Not requiring backwards compatibility in IPv6 guaranteed that IPv4 would be around forever. IPv4 is never, ever going away because of this.

The only people who couldn't see this coming were from Bell System backgrounds where you could use centralized schemes like "Ma Bell says tomorrow is the Flag Day, flip the switch". In a decentralized system people don't stop using the old system until you give them a new system that is backwards compatible. Then you drop the backwards compatibility in a second, separate upgrade much later, on a timetable dictated by adoption, not flag days.

> And having two completely separate internets (IPv6 and IPv4) forever isn't a wasteful burden?

Your proposal would force maintaining IPv4 for longer and in more networks: every IPv6 router would have to have IPv4 connectivity and probably a routeable IPv4 address, so it wouldn't even solve the address exhaustion problem for long (perhaps not even at all).

> Not requiring backwards compatibility in IPv6 guaranteed that IPv4 would be around forever. IPv4 is never, ever going away because of this.

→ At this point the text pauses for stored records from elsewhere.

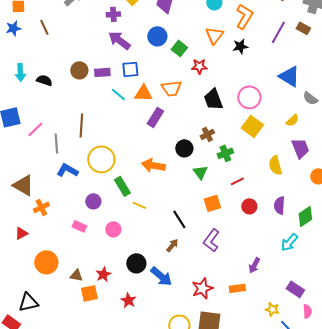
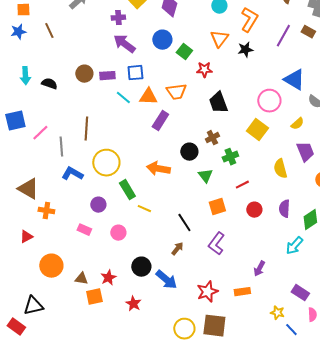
pink circle: (249, 97) -> (269, 101), moved
orange cross: (41, 207) -> (46, 211), turned 35

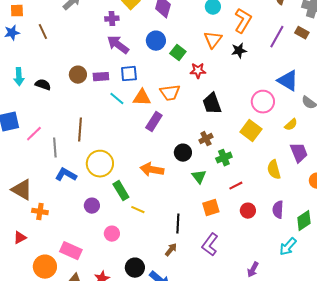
black line: (184, 223) -> (178, 224), turned 36
pink rectangle: (84, 230) -> (71, 251), moved, size x1.5

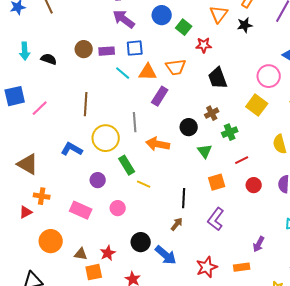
gray line: (55, 148) -> (135, 122), moved
orange cross: (40, 212) -> (42, 196), moved
pink rectangle: (71, 251) -> (81, 210), moved

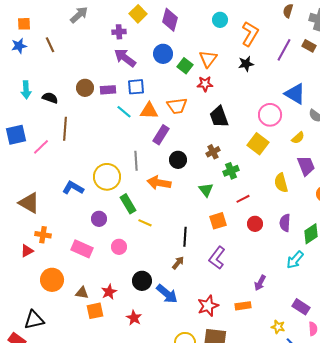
orange triangle: (219, 14) -> (208, 59), moved
brown line: (86, 104) -> (65, 129), moved
black circle: (189, 127) -> (178, 160), moved

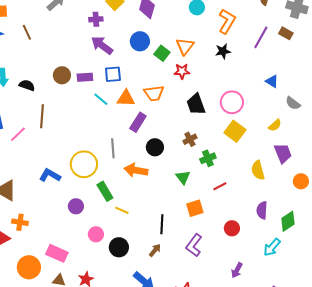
blue triangle: (295, 94) -> (272, 81), size x0.6
pink circle: (270, 115) -> (232, 102), moved
red circle: (255, 224) -> (232, 228), moved
pink rectangle: (82, 249) -> (57, 253), moved
black circle: (142, 281) -> (119, 247), moved

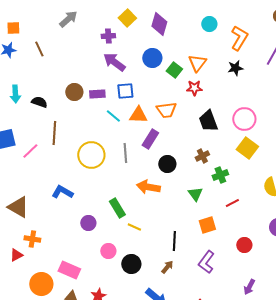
gray line: (113, 148) -> (125, 153), moved
yellow circle: (84, 164) -> (91, 155), moved

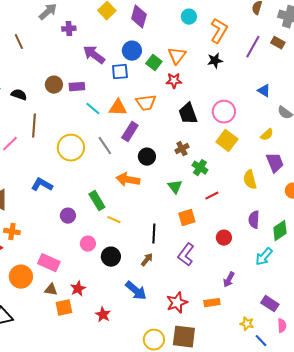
purple cross: (108, 36) -> (69, 29), moved
blue square: (125, 91) -> (120, 72), moved
gray line: (125, 153) -> (105, 146), turned -30
green cross: (220, 175) -> (200, 168), turned -35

IPv4 has already been eliminated from newer edge networks, and for those networks the vast majority of upstream traffic is IPv6. No doubt those networks will have to maintain 464XLAT for a long time as the long tail of upstream sites that are only v4-accessible, but they'll be able to have a smaller and smaller pool of 464XLAT servers and outsource the v4 connectivity support further and further upstream (just as with Usenet), until eventually v4 connectivity becomes a paid add-on and then goes away entirely. Home routers for use with PCs will probably have to offer 4over6 for a long time, because it's hard for an ISP to be confident all their users are up to date, but that doesn't actually reduce the benefits that much (all your internal network management can still be v6, only the little home user LANs are v4), and organisations that manage all their endpoint devices don't even need that much.